The reason for this increase in carbon dioxide production is based on a simple and well-founded ecological principle taught to biology students in schools, that energy and biomass are not efficiently transferred through the food chain. Typically, a predator population will only gain 10 percent of the biomass of the prey it consumes.
Predators have the potential to reduce the biomass of prey species such as small fish and zooplankton (small animals in the water column). Removing the predators, therefore, can result in a large increase in these low level populations—in fact, due to inefficient energy transfer, this increase could be up to 90 percent more in terms of biomass than the weight of the predators removed. This results in more respiration occurring, and therefore more carbon dioxide production.
While our study is based on a theoretical model, studies on the role of predators in carbon production have been conducted before, in simple systems consisting of only a few species. They also showed that carbon production can be increased by removing top predators from the system.
More recent work has also demonstrated how predators can affect the feeding habits of prey species and how this can result in reductions in the subsequent storage of carbon in marine ecosystems, such as salt marshes.

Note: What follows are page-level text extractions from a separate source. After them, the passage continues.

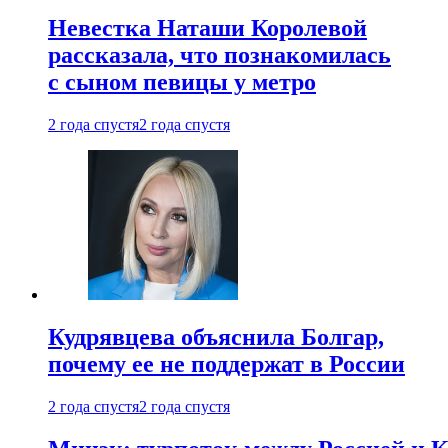
Невестка Наташи Королевой
рассказала, что познакомилась
с сыном певицы у метро
2 года спустя
2 года спустя
Кудрявцева объяснила Болгар,
почему ее не поддержат в России
2 года спустя
2 года спустя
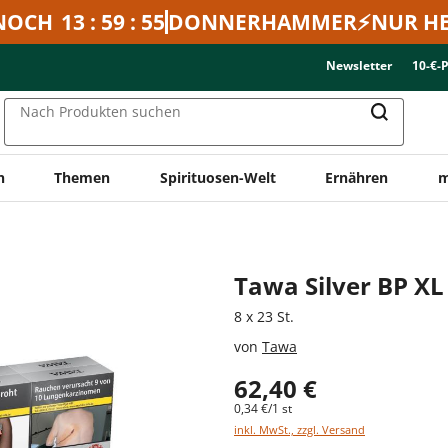
NOCH
13 : 59 : 55
DONNERHAMMER⚡NUR HE
Newsletter
10-€-
Nach Produkten suchen
n
Themen
Spirituosen-Welt
Ernähren
m
Tawa Silver BP XL 
8 x 23 St.
von
Tawa
62,40 €
0,34 €/1 st
inkl. MwSt., zzgl. Versand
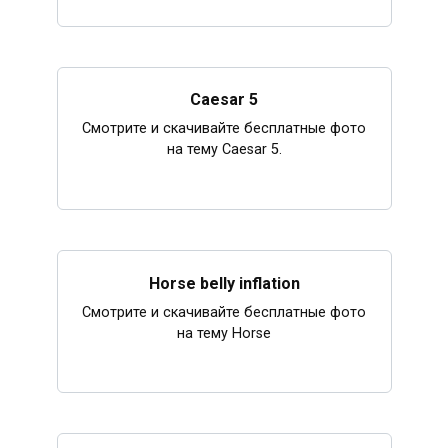
Caesar 5
Смотрите и скачивайте бесплатные фото
на тему Caesar 5.
Horse belly inflation
Смотрите и скачивайте бесплатные фото
на тему Horse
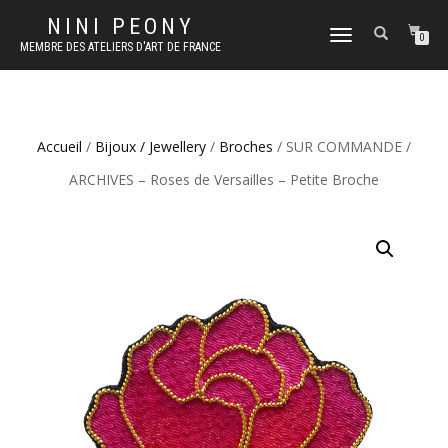
NINI PEONY
DÉPLIER
0
MEMBRE DES ATELIERS D'ART DE FRANCE
LA
NAVIGATION
Accueil
/
Bijoux / Jewellery
/
Broches
/ SUR COMMANDE /
ARCHIVES – Roses de Versailles – Petite Broche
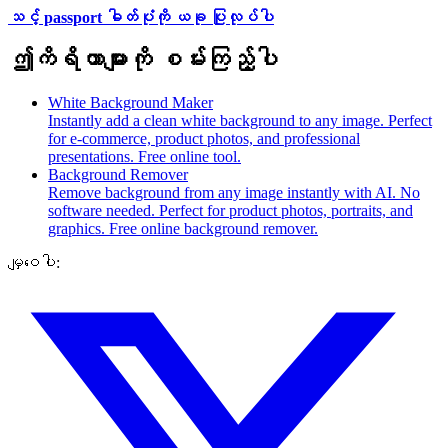
သင့် passport ဓါတ်ပုံကို ယခု ပြုလုပ်ပါ
ဤကိရိယာများကို စမ်းကြည့်ပါ
White Background Maker
Instantly add a clean white background to any image. Perfect
for e-commerce, product photos, and professional
presentations. Free online tool.
Background Remover
Remove background from any image instantly with AI. No
software needed. Perfect for product photos, portraits, and
graphics. Free online background remover.
မျှဝေပါ:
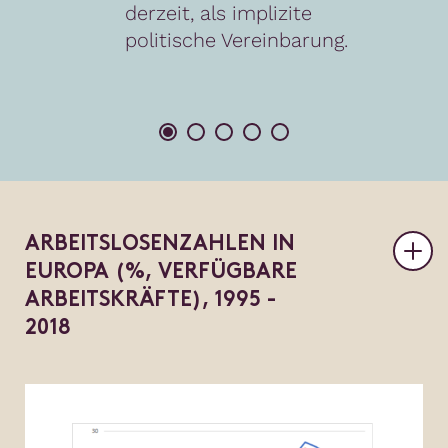
derzeit, als implizite
politische Vereinbarung.
A
R
B
E
I
T
S
L
O
S
E
N
Z
A
H
L
E
N
I
N
E
U
R
O
P
A
(
%
,
V
E
R
F
Ü
G
B
A
R
E
A
R
B
E
I
T
S
K
R
Ä
F
T
E
)
,
1
9
9
5
-
2
0
1
8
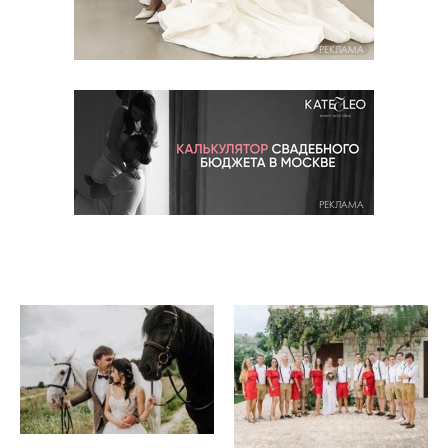
РЕКЛАМА
РЕКЛАМА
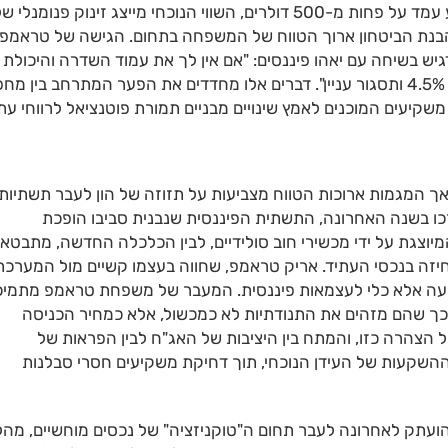
מציין כי במבט לאחור על פני עשור, כאשר מחיר המטבע עמד על פחות מ-500 דולרים, השווי הנוכחי מייצג זינוק פנומנלי 
 קריטית להבנת הביטחון ארוך הטווח של המשפחה בתחום. הגישה של טראמפ
יש בשיחה עם יאהו פיננסים: "אם אין לך את עמוד השדרה והיכולת
לעמוד בתנודתיות, לך תשקיע באג"ח משעמם שיניב לך 4.5% ותסגור עניין". דברים אלו מחדדים את הפער המתרחב בין 
שקיעים המוכנים לאמץ שינויים מבניים תמורת פוטנציאל לרווחי עת
אך המגמות ארוכות הטווח מצביעות על תזוזה של הון לעבר תשתיות
ות חדשות. למרות שהביטקוין איבד כ-31% מערכו בשנה האחרונה, התשתית הפיננסית שנבנית סביבו הופכת
יוצגת על ידי מכשירי חוב סולידיים, לבין הכלכלה החדשה, מתבטא
 אחיזה בנכסי העתיד. אריק טראמפ, שחווה בעצמו קשיים מול המערכת
עה אלא כלי לעצמאות פיננסית. המעבר של משפחת טראמפ מתמי
ל כך שהם מזהים את התנודתיות לא כמכשול, אלא כמחיר הכניסה
 הצהרה כזו, והמתח בין היציבות של האג"ח לבין הפראות של
השקעות של העידן הנוכחי, תוך דחיקת משקיעים חסרי סבלנות
עתק לאחרונה לעבר תחום ה"טוקניזציה" של נכסים מוחשיים, מהל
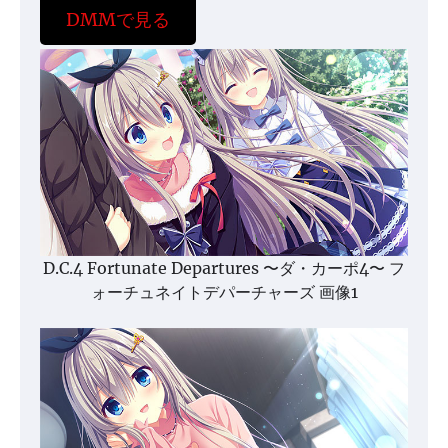
DMMで見る
D.C.4 Fortunate Departures 〜ダ・カーポ4〜 フ
ォーチュネイトデパーチャーズ 画像1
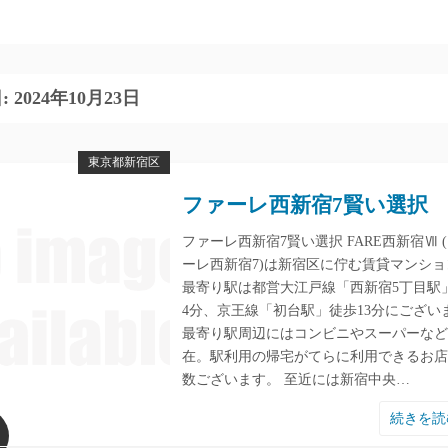
:
2024年10月23日
東京都新宿区
ファーレ西新宿7賢い選択
ファーレ西新宿7賢い選択 FARE西新宿Ⅶ 
ーレ西新宿7)は新宿区に佇む賃貸マンショ
最寄り駅は都営大江戸線「西新宿5丁目駅
4分、京王線「初台駅」徒歩13分にござい
最寄り駅周辺にはコンビニやスーパーなど
在。駅利用の帰宅がてらに利用できるお店
数ございます。 至近には新宿中央…
続きを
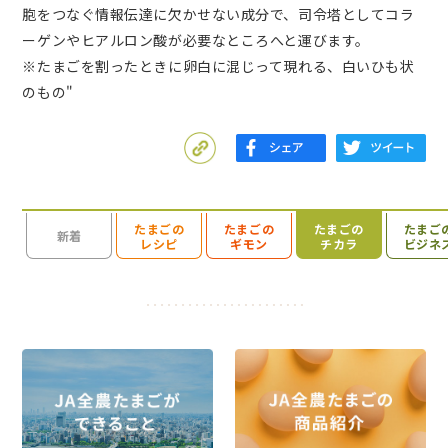
胞をつなぐ情報伝達に欠かせない成分で、司令塔としてコラ
ーゲンやヒアルロン酸が必要なところへと運びます。
※たまごを割ったときに卵白に混じって現れる、白いひも状
のもの"
たまごの
たまごの
たまごの
たまご
検索を開く
新着
レシピ
ギモン
チカラ
ビジネ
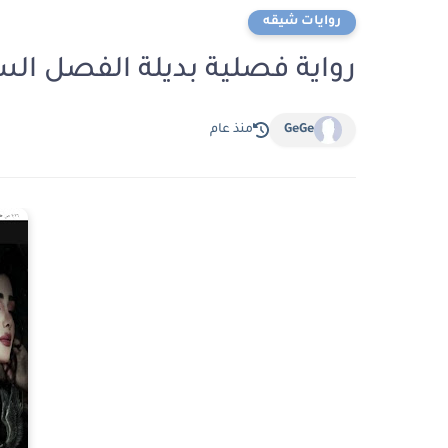
روايات شيقه
رواية فصلية بديلة الفصل السابع عشر 17 
GeGe
منذ عام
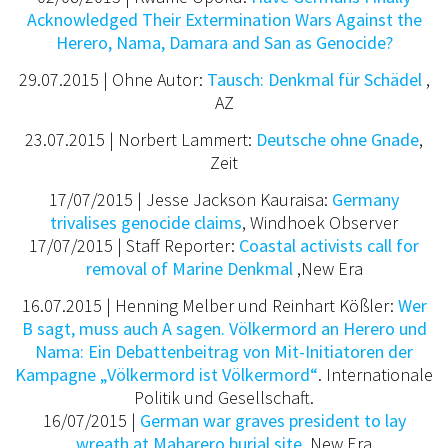
Acknowledged Their Extermination Wars Against the
Herero, Nama, Damara and San as Genocide?
29.07.2015 | Ohne Autor:
Tausch: Denkmal für Schädel
,
AZ
23.07.2015 | Norbert Lammert:
Deutsche ohne Gnade
,
Zeit
17/07/2015 | Jesse Jackson Kauraisa:
Germany
trivalises genocide claims
, Windhoek Observer
17/07/2015 | Staff Reporter:
Coastal activists call for
removal of Marine Denkmal
,New Era
16.07.2015 | Henning Melber und Reinhart Kößler:
Wer
B sagt, muss auch A sagen. Völkermord an Herero und
Nama: Ein Debattenbeitrag von Mit-Initiatoren der
Kampagne „Völkermord ist Völkermord“
. Internationale
Politik und Gesellschaft.
16/07/2015 |
German war graves president to lay
wreath at Maharero burial site
, New Era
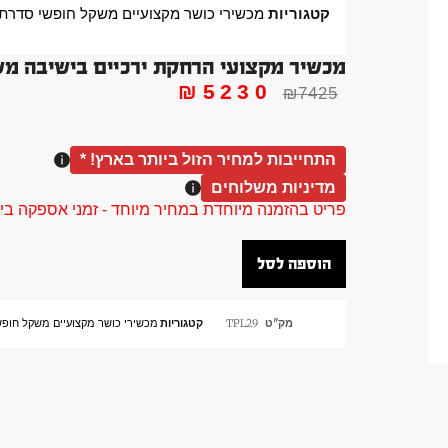
קטגוריות
מכשירי כושר מקצועיים משקל חופשי סדרת PL היוקרתי
מכשיר מקצועי הרחקת ירכיים בישיבה משקל חופש
₪
5230
₪
7425
התחייבות למחיר הזול ביותר בארץ! *
מדיניות משלוחים
פריט בהזמנה מיוחדת במחיר מיוחד - זמני אספקה בין 40 ל 90 ימי עסקים צור קשר 58961155
הוספה לסל
מק"ט
TPL29
קטגוריות
מכשירי כושר מקצועיים משקל חופשי סדרת L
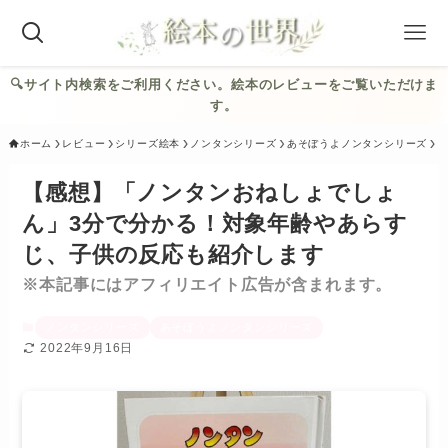
🔍︎サイト内検索をご利用ください。絵本のレビューをご覧いただけま
す。
ホーム
レビュー
シリーズ絵本
ノンタンシリーズ
あそぼうよノンタンシリーズ
【感想】「ノンタンおねしょでしょ
ん」3分で分かる！対象年齢やあらす
じ、子供の反応も紹介します
※本記事にはアフィリエイト広告が含まれます。
ノンタンシリーズ
あそぼうよノンタンシリーズ
2022年9月16日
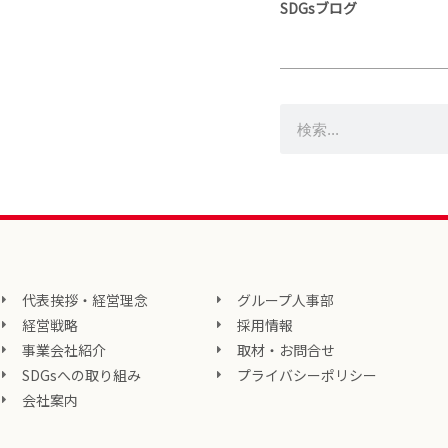
SDGsブログ
代表挨拶・経営理念
グループ人事部
経営戦略
採用情報
事業会社紹介
取材・お問合せ
SDGsへの取り組み
プライバシーポリシー
会社案内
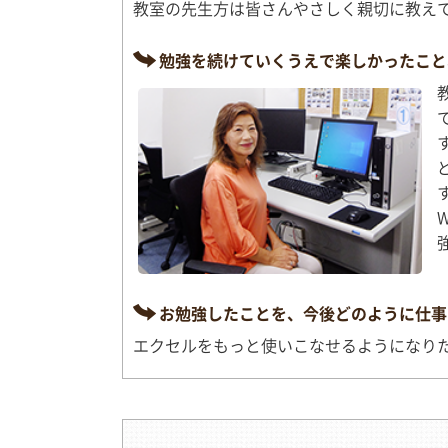
教室の先生方は皆さんやさしく親切に教え
勉強を続けていくうえで楽しかったこと
お勉強したことを、今後どのように仕事
エクセルをもっと使いこなせるようになり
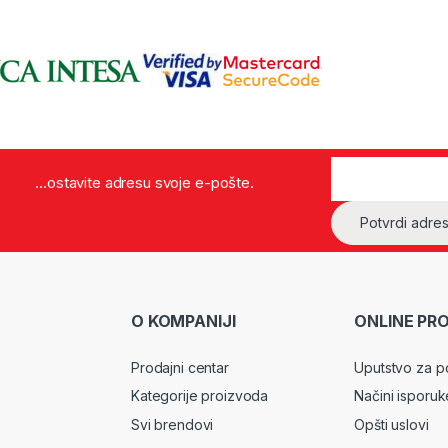
...ostavite adresu svoje e-pošte.
O KOMPANIJI
ONLINE PR
Prodajni centar
Uputstvo za p
Kategorije proizvoda
Načini isporuk
Svi brendovi
Opšti uslovi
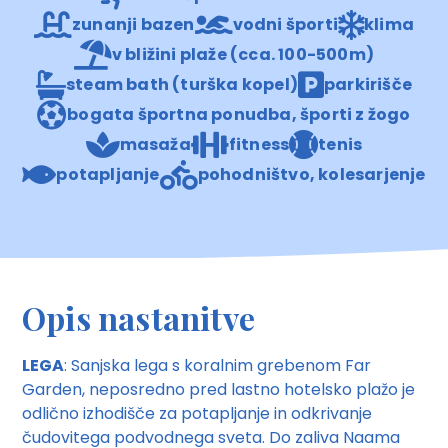
zunanji bazen
vodni športi
klima
v bližini plaže (cca. 100-500m)
steam bath (turška kopel)
parkirišče
bogata športna ponudba, športi z žogo
masaža
fitness
tenis
potapljanje
pohodništvo, kolesarjenje
Opis nastanitve
LEGA
: Sanjska lega s koralnim grebenom Far
Garden, neposredno pred lastno hotelsko plažo je
odlično izhodišče za potapljanje in odkrivanje
čudovitega podvodnega sveta. Do zaliva Naama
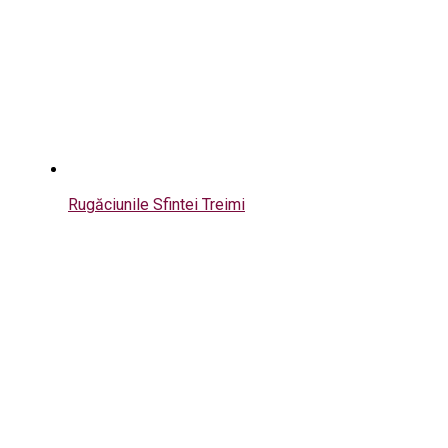
Rugăciunile Sfintei Treimi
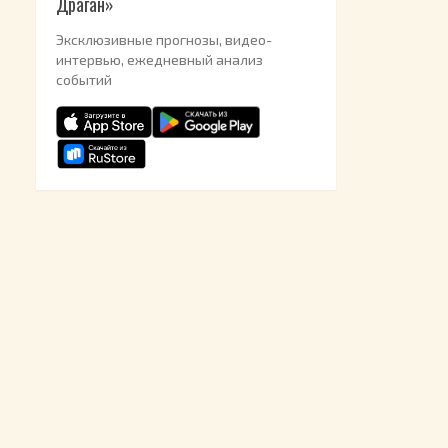
Драган»
Эксклюзивные прогнозы, видео-
интервью, ежедневный анализ
событий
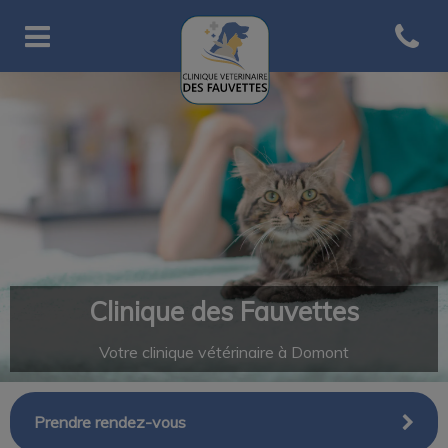
Open co
Page d'accueil de Clinique des
Clinique des Fauvettes
Votre clinique vétérinaire à Domont
Prendre rendez-vous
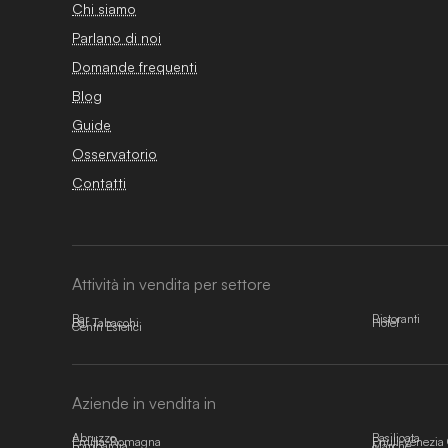
Chi siamo
Parlano di noi
Domande frequenti
Blog
Guide
Osservatorio
Contatti
Attività in vendita per settore
Bar
Ristoranti
Bar Tabacchi
Hotel
Centri Estetici
Aziende in vendita in
Abruzzo
Basilicata
Emilia-Romagna
Friuli-Venezia 
Lombardia
Marche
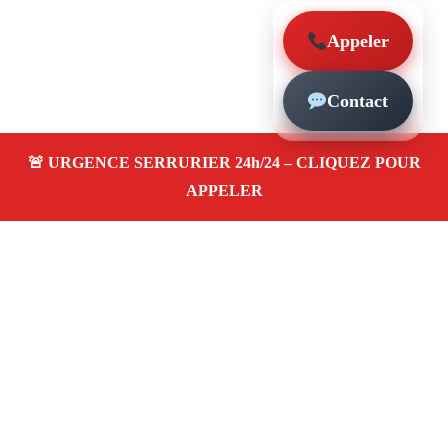
Appeler
Contact
À propos – Serrurier Marseille
Serrurier à Castellane (13006)
Dépannage rapide 24/7
Ouverture de porte
Changement de serrure
Intervention locale
Tarifs transparents
Avis clients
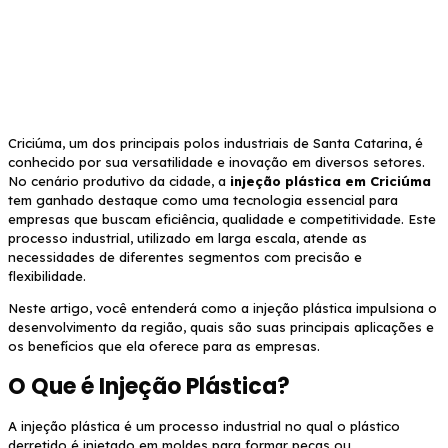
Criciúma, um dos principais polos industriais de Santa Catarina, é
conhecido por sua versatilidade e inovação em diversos setores.
No cenário produtivo da cidade, a
injeção plástica em Criciúma
tem ganhado destaque como uma tecnologia essencial para
empresas que buscam eficiência, qualidade e competitividade. Este
processo industrial, utilizado em larga escala, atende as
necessidades de diferentes segmentos com precisão e
flexibilidade.
Neste artigo, você entenderá como a injeção plástica impulsiona o
desenvolvimento da região, quais são suas principais aplicações e
os benefícios que ela oferece para as empresas.
O Que é Injeção Plástica?
A injeção plástica é um processo industrial no qual o plástico
derretido é injetado em moldes para formar peças ou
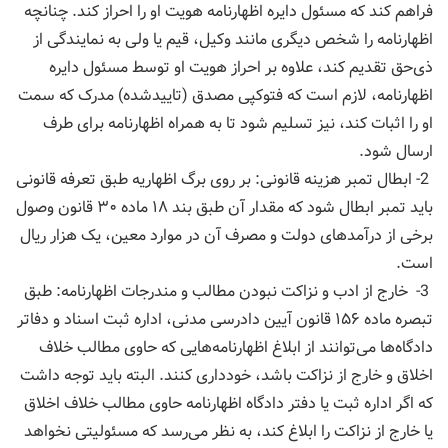
فراهم کند که مسئول دایره اظهارنامه هویت او را احراز کند. چنانچه
اظهارنامه را شخص دیگری مانند وکیل، قیم یا ولی به نمایندگی از
ذی‌حق تقدیم ‌کند، علاوه بر احراز هویت او توسط مسئول دایره
اظهارنامه، لازم است که فتوکپی مصدق (تاییدشده) مدرک که سمت
او را اثبات کند، نیز تسلیم شود تا به همراه اظهارنامه برای طرف
ارسال شود.
2- ابطال تمبر هزینه قانونی: بر روی برگ اظهاریه طبق تعرفه قانونی
باید تمبر ابطال شود که مقدار آن طبق بند ۱۸ ماده ۳۰ قانون وصول
برخی از درآمدهای دولت و مصرف آن در موارد معین، یک هزار ریال
است.
3- خارج از ادب و نزاکت نبودن مطالب و مندرجات اظهارنامه: طبق
تبصره ماده ۱۵۶ قانون آیین دادرسی مدنی، اداره ثبت اسناد و دفا‌تر
دادگاه‌ها می‌توانند از ابلاغ اظهارنامه‌هایی که حاوی مطالب خلاف
اخلاق و خارج از نزاکت باشد، خودداری کنند. البته باید توجه داشت
که اگر اداره ثبت یا دفتر دادگاه اظهارنامه حاوی مطالب خلاف اخلاق
یا خارج از نزاکت را ابلاغ کند، به نظر می‌رسد که مسئولیتی نخواهد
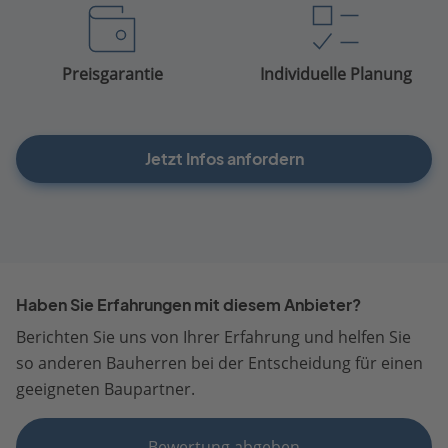
Preisgarantie
Individuelle Planung
Jetzt Infos anfordern
Haben Sie Erfahrungen mit diesem Anbieter?
Berichten Sie uns von Ihrer Erfahrung und helfen Sie
so anderen Bauherren bei der Entscheidung für einen
geeigneten Baupartner.
Bewertung abgeben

This occurs because predators can control populations or behavior of other animals, that might prevent the build up of carbon deposits, for example, by disturbing or digging up the sediment, and releasing organic material back into the water column.Green whales
There are also studies that demonstrate the potential role of whales in climate change, by providing nutrients for phytoplankton—the “plants” of the sea—to grow, and therefore absorb carbon dioxide. Whales achieve this by transporting essential sources of iron across layers of water that don’t otherwise mix, by feeding at depth and defecating at the surface. This allows iron and other nutrients to come to the surface waters where phytoplankton live—and more phytoplankton means less carbon dioxide. And so by reducing whale populations, we risk increasing carbon dioxide levels, too.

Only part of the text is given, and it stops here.